#### Information given ####

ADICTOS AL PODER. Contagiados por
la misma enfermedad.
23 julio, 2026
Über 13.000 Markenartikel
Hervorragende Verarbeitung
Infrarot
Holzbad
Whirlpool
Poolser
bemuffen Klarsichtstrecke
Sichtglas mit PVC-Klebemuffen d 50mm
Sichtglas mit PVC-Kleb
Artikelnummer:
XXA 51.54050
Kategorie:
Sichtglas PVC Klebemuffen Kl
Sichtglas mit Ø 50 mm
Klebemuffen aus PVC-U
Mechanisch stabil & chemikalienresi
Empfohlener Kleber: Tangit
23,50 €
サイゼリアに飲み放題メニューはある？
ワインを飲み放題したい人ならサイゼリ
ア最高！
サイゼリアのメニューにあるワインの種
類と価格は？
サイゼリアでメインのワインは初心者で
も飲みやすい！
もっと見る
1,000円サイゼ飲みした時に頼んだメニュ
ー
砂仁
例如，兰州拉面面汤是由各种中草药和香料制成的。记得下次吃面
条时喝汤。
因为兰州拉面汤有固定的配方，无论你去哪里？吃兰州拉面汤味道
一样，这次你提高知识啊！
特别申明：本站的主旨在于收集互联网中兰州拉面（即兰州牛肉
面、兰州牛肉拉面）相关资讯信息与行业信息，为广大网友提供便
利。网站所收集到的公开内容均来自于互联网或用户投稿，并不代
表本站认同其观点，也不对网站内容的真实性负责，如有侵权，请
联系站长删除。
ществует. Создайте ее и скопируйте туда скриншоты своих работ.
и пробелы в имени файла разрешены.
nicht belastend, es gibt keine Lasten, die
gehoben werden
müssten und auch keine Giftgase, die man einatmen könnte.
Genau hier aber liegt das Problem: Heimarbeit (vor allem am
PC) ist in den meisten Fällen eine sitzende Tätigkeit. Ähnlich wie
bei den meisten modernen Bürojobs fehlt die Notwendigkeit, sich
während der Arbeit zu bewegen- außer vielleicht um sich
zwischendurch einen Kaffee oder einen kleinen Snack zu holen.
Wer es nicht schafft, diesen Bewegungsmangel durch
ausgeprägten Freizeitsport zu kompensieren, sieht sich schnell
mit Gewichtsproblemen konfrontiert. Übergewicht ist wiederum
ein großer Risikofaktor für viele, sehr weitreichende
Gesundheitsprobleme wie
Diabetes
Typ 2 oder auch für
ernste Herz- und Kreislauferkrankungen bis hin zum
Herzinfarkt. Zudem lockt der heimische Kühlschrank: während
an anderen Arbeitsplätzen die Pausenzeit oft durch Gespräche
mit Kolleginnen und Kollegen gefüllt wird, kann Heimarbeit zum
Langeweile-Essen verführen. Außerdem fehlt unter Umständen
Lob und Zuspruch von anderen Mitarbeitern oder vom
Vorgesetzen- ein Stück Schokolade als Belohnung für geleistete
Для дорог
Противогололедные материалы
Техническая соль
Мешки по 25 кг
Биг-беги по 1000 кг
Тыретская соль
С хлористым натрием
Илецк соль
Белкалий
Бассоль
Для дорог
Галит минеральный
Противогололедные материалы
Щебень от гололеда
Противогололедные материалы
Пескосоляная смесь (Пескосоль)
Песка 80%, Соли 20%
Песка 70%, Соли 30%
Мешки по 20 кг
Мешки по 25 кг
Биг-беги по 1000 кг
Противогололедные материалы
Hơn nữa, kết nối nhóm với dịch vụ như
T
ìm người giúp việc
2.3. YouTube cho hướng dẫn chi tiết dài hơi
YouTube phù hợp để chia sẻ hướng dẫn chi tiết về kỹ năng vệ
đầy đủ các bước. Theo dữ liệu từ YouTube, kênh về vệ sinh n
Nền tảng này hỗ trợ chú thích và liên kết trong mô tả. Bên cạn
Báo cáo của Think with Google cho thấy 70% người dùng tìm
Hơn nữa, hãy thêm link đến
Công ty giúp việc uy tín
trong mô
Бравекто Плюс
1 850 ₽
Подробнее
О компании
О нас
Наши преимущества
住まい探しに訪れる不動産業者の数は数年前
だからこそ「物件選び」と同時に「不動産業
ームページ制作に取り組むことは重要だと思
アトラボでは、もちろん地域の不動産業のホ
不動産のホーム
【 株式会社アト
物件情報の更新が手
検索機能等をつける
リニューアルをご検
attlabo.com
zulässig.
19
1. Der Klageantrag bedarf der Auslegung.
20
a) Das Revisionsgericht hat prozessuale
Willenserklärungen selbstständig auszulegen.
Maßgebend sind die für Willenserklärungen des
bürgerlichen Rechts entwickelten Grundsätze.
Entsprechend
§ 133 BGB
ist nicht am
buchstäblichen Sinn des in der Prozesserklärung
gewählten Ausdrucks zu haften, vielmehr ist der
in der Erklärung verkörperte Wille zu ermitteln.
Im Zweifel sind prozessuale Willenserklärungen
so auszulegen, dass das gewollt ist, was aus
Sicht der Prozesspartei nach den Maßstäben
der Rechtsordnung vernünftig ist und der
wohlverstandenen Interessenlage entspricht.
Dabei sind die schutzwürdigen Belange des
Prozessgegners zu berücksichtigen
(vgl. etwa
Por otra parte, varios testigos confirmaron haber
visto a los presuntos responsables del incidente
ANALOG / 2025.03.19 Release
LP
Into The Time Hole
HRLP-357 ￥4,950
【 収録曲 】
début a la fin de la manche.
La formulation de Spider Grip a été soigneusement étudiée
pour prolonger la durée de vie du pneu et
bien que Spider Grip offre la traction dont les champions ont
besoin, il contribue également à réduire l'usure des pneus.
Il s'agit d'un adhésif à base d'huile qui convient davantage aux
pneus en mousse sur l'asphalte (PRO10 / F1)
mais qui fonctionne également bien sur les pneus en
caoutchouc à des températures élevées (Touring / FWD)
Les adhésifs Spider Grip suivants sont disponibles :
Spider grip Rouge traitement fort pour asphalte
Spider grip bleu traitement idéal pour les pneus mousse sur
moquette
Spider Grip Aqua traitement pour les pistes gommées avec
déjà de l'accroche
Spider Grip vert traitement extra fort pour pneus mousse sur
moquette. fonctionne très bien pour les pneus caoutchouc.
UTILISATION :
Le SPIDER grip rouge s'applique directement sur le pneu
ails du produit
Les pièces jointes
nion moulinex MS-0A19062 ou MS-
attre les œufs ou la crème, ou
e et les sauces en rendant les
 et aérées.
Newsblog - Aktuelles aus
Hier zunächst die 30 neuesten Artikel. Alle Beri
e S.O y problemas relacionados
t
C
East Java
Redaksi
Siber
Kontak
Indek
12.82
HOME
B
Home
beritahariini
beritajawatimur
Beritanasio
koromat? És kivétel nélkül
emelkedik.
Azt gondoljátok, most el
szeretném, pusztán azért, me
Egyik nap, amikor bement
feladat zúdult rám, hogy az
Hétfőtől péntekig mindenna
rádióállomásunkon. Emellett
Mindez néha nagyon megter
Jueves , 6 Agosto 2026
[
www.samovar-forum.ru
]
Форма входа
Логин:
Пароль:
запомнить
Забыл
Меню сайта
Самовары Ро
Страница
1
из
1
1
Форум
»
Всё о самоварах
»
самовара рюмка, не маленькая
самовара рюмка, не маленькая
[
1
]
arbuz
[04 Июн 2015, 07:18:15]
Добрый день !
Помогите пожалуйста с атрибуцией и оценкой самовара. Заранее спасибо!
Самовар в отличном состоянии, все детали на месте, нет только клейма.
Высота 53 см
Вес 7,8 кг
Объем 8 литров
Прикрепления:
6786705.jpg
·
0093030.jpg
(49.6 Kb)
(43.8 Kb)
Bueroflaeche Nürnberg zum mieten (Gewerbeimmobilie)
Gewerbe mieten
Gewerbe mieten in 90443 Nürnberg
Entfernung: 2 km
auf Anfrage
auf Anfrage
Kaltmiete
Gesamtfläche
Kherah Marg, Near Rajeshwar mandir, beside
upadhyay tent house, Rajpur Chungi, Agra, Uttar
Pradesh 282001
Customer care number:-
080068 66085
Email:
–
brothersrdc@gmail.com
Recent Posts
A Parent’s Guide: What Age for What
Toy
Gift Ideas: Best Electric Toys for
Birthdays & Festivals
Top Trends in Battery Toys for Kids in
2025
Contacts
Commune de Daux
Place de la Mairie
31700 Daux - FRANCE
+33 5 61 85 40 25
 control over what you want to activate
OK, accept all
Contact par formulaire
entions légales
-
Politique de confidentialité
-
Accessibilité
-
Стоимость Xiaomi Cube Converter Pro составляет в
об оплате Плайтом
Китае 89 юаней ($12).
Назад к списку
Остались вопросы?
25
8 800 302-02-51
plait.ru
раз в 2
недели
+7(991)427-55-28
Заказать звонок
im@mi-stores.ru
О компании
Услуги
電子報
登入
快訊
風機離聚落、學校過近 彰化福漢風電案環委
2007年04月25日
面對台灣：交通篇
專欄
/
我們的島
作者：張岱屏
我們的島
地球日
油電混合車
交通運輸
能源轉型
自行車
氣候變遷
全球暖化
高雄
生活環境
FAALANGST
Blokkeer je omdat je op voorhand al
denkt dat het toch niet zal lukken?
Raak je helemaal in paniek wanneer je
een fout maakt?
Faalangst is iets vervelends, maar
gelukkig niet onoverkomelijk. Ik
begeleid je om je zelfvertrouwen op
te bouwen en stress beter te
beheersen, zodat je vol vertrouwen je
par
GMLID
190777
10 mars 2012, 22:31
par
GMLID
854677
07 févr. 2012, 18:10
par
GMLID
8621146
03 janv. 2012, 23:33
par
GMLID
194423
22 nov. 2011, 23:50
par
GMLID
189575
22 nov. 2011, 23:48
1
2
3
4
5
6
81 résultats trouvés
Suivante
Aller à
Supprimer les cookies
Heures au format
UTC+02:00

####

When the word "keine" occurs in a line above, list that line.

nicht belastend, es gibt keine Lasten, die
müssten und auch keine Giftgase, die man einatmen könnte.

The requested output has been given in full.